I think the poem is saying that life will go on no matter what. Even if there are people that have empathy for others and people who don't. Everyone in society will continue to fulfill their role,animals will be animals, children will be children and people will continue to eat, sleep and do all the things they do on any given day. It then gives an example of this by incorporating Breughel's Icarus. The painting depicts someone drowning in the water while everyone else is carrying on with their day. It shows that people are wrapped up in themselves and the mind frame that they have to do whats best for them without giving other people or their problems a second thought.
"the expensive delicate ship that must have seen something amazing, a boy falling out of the sky,
had somewhere to get to and sailed calmly on."
The fact that one can witness someone falling out of the sky and not give it much attention shows that people do not have much empathy for others at all.

Kellie Nosh said...

I think that this poem relates to empathy in the way that some people feel it and some people don't. Though it says the masters were never wrong, I think that this directly relates to the problem of feeling empathy for others. Too many people think that whatever problem is occurring in their lives is the worst, and they fail to realize that others are going through potentially devastating things. Regardless, like other people have said, it seems that the poem is about the world going on no matter what, which is true.
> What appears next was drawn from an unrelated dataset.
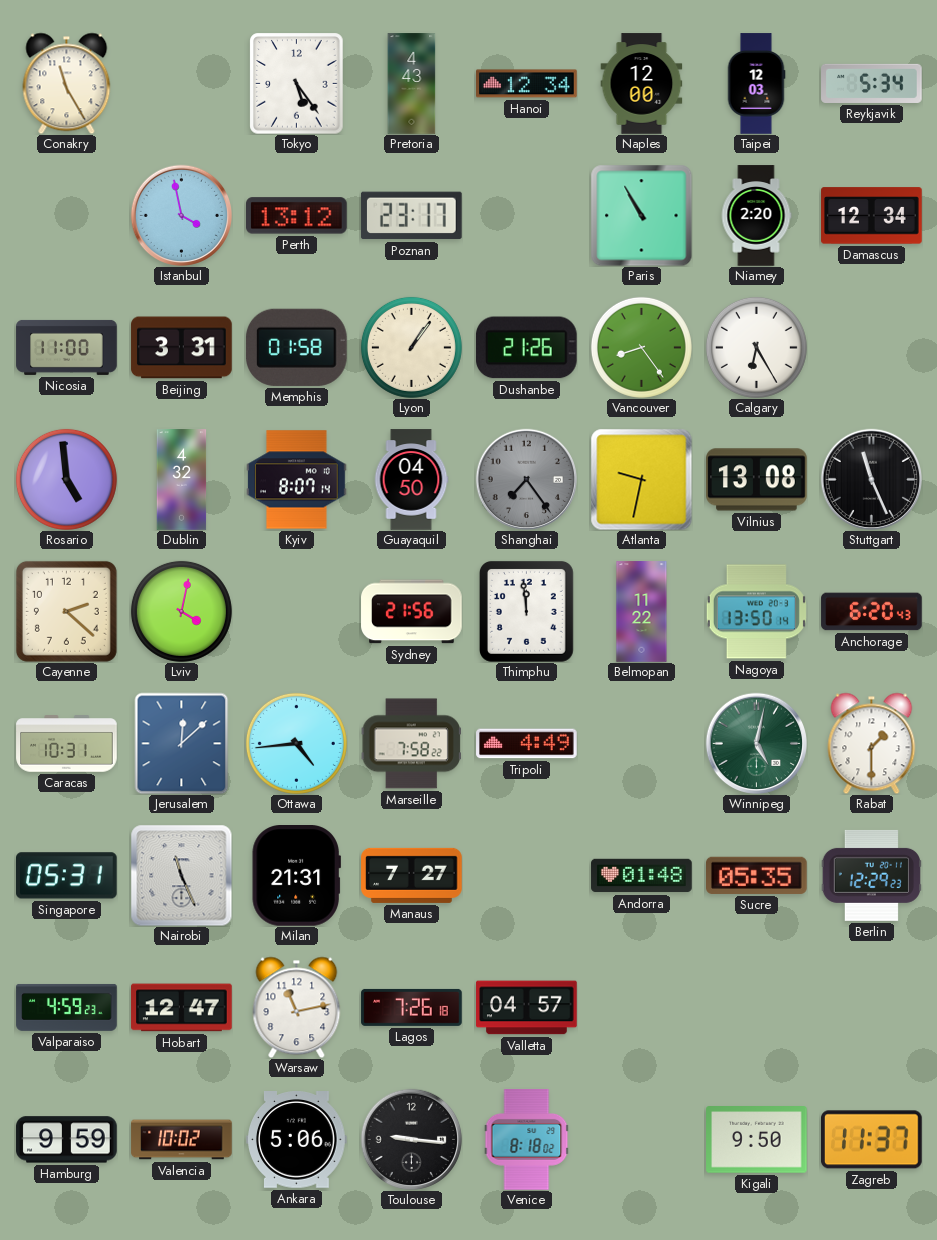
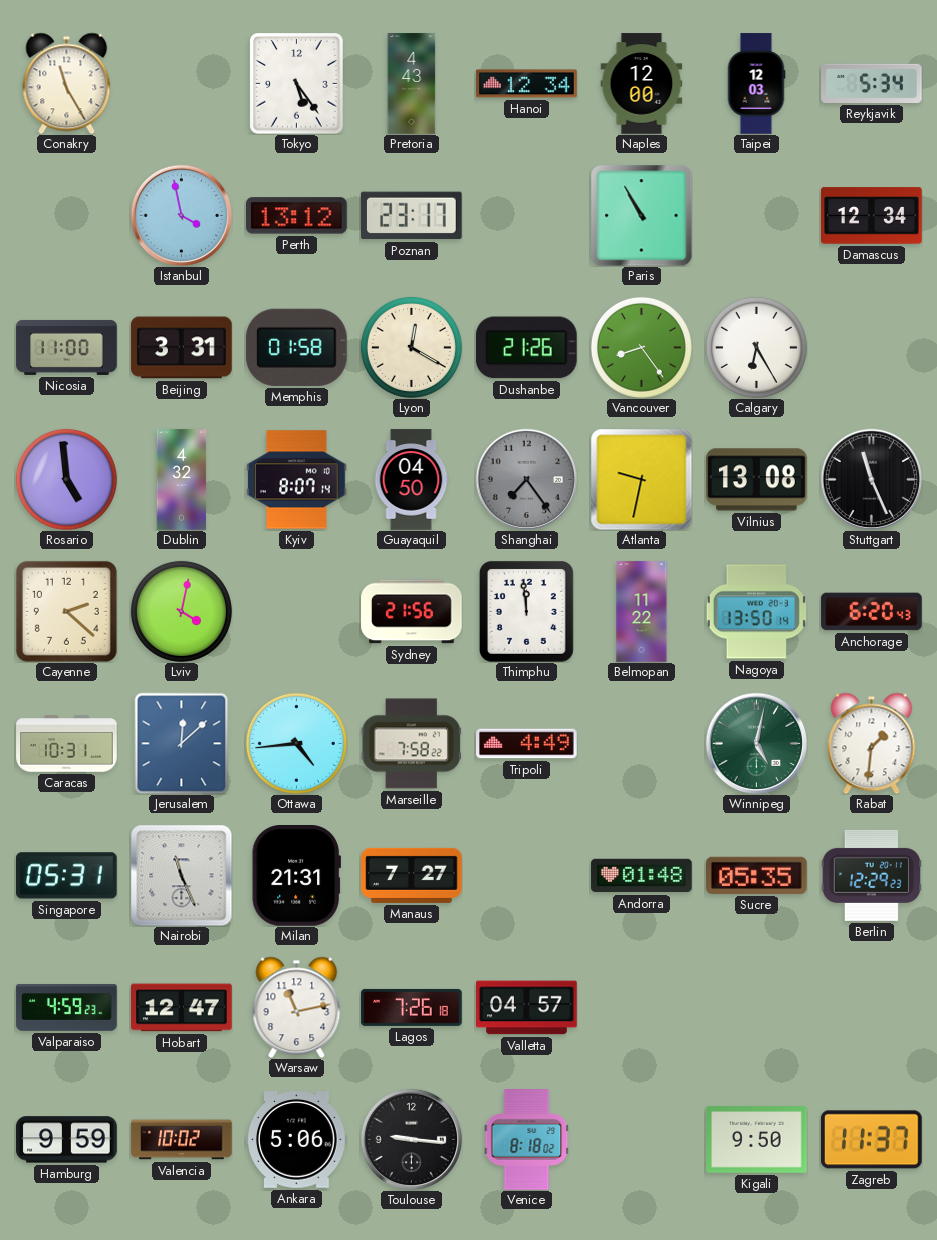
Niamey: 2:20 -> none
Lyon: 1:06 -> 12:20
Rabat: 1:30 -> 1:31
Even though the boy fell into the water, the ship continued without him. Life goes on, yes, but I think that people need to recognize empathy rather than ignore it altogether.

Unknown said...

I think this poem shows the ineviability of suffering, everyday there is suffering and I think that this poem shows how some people choose to deal with suffering. One of the lines says "how it takes place / While someone else is eating or opening a window or just walking dully along", I think this shows how suffering goes on always and life goes on. The poem also says that martyrdom must run its course, that is the problem with feeling empathy for others, it causes suffering for yourself.

Brian Coleman said...

This poem relates to the problem of empathy, by stressing the fact that life goes on. No matter what tragic thing that is occurring in your life, there is someone experiencing a blessing, and vice-versa. Auden collides extreme and non-extreme events, to demonstrate how humans deal with each of these. Like previous post have said, I feel that this poem discusses empathy, by showing examples of how people can be unsympathetic. The most powerful part of the poem, in my opinion, was the last few lines where he talked about the boy who fell off the boat, and the captain was not phased and the boat sailed calmly on.
This reminds me of society today in some aspects, because a lot of times, people have their own agenda on their mind, and that's it. It got me thinking of the second formulation of the categorical imperative, and how people should be treated as a means to an end. Have sympathy for others, and don't just use them to reach your goal.

Nick Miggs said...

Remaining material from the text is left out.